■ Problem details
Copy out all the lines in the records that include the word "care".

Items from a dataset
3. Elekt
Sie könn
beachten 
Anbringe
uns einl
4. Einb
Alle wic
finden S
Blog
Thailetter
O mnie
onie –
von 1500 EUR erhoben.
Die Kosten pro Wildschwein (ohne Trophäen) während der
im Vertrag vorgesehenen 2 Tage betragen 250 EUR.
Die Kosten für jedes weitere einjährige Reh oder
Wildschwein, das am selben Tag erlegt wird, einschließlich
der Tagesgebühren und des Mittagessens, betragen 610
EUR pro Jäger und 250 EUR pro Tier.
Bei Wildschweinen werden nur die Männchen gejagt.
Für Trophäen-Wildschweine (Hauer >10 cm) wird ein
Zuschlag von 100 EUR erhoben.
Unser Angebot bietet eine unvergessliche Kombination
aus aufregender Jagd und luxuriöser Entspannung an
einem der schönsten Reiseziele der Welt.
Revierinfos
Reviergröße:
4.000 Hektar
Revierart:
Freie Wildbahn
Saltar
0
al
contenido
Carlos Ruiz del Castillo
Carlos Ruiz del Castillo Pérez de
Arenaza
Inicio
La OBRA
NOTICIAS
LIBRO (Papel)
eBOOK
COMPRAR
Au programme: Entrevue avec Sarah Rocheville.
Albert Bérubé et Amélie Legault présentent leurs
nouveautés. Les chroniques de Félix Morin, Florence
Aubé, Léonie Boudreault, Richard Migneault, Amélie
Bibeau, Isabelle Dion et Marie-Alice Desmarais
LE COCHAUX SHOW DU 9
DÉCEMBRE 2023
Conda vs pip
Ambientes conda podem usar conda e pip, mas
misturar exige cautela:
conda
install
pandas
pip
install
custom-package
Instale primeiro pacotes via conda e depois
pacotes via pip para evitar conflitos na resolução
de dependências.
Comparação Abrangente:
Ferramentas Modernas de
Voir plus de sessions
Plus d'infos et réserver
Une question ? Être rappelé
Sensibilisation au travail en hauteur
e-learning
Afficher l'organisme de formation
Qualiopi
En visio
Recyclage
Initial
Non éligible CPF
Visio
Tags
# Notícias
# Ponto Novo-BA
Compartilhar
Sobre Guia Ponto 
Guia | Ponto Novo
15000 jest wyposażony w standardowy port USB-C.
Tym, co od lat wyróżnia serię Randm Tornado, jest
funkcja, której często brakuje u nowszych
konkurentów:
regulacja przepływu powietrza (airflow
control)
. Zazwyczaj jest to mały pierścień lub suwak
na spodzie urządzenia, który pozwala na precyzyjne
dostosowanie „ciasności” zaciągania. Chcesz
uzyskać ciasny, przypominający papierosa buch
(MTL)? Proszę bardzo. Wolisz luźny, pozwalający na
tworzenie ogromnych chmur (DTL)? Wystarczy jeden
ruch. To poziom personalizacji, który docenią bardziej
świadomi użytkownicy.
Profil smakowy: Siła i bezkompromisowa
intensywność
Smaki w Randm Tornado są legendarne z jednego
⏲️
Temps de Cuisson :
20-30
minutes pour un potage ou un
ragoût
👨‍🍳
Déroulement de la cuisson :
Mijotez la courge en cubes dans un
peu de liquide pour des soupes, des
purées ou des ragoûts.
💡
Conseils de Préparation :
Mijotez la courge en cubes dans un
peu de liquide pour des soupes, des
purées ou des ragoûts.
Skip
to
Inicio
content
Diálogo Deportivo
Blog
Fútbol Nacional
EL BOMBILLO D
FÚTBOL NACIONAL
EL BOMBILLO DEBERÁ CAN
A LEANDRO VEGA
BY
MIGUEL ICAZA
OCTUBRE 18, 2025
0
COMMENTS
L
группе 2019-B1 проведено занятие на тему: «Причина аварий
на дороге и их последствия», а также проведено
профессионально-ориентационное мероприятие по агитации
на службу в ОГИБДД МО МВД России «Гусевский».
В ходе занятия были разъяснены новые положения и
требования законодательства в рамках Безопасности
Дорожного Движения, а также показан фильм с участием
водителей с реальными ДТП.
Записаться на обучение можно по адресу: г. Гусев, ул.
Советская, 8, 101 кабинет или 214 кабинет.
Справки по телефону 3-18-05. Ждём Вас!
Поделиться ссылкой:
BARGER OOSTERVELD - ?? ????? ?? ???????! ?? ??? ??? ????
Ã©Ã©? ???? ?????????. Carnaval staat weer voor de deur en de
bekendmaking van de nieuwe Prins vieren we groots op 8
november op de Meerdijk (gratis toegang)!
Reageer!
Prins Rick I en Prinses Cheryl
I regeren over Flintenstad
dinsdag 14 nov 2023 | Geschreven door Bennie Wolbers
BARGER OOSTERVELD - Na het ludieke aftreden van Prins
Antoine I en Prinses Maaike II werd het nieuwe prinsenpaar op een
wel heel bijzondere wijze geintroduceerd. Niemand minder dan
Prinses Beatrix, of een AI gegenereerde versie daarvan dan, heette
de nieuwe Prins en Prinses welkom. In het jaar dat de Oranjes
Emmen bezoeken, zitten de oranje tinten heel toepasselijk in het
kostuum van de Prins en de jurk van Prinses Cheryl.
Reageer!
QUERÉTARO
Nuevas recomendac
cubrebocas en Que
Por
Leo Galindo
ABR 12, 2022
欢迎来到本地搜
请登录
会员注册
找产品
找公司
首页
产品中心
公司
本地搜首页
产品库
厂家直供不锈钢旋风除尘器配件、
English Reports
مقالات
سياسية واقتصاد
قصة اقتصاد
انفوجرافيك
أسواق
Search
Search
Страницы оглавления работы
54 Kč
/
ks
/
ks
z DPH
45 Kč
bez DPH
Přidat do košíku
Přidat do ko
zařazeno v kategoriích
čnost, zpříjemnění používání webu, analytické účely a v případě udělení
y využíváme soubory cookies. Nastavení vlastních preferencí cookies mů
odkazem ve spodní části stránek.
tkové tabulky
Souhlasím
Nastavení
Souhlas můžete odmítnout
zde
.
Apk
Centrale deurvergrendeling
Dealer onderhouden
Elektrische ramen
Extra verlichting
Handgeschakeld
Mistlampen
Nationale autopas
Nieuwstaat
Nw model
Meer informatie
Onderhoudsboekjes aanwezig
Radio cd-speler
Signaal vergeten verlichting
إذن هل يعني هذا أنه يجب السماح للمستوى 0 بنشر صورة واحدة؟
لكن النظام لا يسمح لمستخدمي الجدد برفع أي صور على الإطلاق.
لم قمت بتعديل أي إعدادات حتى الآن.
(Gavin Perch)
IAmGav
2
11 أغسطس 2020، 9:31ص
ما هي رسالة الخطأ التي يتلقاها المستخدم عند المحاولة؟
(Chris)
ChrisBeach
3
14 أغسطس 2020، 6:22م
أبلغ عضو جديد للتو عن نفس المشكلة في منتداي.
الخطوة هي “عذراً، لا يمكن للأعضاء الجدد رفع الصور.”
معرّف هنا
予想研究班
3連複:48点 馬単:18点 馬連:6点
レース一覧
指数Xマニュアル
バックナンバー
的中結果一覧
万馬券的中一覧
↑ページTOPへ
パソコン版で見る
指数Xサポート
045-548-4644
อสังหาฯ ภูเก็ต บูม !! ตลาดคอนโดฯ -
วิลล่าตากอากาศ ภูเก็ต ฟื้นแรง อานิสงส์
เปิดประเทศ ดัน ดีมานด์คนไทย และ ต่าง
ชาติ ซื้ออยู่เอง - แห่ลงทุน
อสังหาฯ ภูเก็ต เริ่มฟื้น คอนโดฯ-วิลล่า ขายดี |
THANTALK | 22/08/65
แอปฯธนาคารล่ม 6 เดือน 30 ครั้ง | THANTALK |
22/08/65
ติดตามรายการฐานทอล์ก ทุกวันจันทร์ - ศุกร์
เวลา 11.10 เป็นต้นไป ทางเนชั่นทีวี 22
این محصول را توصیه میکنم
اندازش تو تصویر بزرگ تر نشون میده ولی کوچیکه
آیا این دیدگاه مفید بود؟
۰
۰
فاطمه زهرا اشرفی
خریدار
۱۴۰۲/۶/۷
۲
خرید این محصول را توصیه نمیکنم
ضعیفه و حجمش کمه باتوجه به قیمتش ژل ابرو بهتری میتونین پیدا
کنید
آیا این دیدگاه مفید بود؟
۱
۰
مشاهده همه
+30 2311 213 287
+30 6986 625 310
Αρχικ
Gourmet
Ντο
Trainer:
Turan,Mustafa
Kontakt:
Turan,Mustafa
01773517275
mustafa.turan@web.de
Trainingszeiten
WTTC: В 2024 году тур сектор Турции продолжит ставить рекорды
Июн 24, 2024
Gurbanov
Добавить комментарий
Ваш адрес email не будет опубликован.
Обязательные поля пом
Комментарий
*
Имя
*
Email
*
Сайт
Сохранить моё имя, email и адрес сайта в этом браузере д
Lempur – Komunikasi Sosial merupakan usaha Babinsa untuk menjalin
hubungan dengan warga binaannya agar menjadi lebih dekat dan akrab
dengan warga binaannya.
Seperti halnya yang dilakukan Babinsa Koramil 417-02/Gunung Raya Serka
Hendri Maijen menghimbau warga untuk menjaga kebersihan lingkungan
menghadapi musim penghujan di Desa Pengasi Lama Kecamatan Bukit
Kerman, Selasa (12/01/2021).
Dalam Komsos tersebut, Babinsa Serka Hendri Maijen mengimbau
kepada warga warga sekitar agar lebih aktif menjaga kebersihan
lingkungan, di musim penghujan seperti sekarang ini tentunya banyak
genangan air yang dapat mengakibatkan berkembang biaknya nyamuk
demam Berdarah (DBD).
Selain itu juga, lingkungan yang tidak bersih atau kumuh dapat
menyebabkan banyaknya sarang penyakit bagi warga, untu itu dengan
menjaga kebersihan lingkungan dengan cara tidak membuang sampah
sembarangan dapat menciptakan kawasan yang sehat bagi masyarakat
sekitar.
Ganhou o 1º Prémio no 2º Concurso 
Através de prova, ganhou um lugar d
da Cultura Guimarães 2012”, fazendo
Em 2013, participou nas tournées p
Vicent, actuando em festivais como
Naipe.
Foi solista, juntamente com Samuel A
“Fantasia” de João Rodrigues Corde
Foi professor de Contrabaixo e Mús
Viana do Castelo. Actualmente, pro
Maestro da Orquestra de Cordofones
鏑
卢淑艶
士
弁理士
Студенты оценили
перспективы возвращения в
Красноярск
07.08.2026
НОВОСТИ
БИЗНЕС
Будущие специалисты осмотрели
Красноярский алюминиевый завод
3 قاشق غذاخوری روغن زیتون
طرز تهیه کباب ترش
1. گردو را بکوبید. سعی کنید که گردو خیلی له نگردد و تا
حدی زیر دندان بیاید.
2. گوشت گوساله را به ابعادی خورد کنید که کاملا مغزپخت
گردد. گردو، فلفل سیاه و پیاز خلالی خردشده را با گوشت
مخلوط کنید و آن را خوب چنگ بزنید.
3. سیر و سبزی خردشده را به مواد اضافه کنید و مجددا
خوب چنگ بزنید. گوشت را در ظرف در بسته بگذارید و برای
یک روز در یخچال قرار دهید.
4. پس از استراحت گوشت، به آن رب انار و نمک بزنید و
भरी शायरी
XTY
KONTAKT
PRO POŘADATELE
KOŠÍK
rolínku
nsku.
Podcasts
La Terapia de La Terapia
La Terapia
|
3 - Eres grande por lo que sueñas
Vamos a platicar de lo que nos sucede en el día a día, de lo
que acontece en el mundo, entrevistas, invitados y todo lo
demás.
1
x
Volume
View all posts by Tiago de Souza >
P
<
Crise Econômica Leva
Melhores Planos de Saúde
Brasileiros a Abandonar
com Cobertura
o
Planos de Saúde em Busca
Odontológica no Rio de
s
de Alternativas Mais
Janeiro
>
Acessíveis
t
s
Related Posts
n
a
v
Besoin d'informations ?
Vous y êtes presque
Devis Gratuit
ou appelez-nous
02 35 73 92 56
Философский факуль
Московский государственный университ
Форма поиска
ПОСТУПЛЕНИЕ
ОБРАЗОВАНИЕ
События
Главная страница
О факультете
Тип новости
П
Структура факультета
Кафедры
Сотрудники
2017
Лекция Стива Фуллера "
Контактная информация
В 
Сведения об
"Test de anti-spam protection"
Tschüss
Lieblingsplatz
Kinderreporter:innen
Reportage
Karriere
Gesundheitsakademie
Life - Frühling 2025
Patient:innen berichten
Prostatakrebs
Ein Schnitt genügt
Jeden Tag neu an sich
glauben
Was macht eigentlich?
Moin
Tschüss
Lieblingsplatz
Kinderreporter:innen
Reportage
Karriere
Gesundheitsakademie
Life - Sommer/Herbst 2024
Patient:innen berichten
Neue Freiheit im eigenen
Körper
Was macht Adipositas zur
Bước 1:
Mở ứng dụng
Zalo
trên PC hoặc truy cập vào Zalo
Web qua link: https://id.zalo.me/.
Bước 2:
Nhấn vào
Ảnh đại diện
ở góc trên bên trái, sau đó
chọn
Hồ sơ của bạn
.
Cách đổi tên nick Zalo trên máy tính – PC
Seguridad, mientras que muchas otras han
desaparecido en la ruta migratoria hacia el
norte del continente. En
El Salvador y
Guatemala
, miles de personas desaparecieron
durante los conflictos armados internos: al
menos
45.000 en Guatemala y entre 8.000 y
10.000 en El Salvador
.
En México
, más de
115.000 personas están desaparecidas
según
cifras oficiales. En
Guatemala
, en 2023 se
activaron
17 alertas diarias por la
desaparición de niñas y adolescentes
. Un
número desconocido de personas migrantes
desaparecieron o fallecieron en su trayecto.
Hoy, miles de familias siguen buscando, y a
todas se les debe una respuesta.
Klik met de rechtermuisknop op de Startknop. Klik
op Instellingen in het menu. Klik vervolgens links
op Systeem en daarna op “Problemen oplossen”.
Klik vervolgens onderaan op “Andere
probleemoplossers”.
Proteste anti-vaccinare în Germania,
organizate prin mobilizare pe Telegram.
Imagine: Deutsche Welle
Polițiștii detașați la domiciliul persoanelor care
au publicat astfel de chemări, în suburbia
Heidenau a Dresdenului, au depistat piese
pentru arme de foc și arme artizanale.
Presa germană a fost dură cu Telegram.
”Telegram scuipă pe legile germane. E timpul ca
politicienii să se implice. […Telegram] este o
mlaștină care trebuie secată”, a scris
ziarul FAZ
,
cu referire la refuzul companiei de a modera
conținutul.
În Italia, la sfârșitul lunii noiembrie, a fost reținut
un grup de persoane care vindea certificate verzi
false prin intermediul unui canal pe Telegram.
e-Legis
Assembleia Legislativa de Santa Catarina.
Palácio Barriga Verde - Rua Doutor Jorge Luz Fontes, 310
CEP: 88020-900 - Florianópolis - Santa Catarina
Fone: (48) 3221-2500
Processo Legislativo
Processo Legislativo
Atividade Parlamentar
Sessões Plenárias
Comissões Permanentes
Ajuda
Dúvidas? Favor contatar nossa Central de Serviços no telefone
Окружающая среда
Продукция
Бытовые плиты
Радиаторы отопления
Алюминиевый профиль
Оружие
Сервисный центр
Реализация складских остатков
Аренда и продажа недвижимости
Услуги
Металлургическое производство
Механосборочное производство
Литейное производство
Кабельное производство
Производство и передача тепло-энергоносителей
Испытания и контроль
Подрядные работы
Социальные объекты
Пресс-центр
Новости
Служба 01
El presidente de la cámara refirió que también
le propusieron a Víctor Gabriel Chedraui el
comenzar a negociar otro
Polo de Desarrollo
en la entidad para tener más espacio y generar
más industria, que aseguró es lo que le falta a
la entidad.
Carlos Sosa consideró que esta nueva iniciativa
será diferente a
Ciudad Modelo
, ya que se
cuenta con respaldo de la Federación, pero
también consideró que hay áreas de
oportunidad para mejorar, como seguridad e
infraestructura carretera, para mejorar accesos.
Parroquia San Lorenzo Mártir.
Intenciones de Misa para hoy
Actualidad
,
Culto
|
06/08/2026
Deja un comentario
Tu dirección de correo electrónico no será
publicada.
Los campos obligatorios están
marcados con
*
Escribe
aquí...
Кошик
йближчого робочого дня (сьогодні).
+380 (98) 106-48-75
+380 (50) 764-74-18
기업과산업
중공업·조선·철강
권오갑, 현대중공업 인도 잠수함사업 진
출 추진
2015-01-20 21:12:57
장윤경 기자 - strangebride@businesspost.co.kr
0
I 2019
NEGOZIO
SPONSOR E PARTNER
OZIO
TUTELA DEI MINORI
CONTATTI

■ Written answer
Polițiștii detașați la domiciliul persoanelor care
mlaștină care trebuie secată”, a scris
un grup de persoane care vindea certificate verzi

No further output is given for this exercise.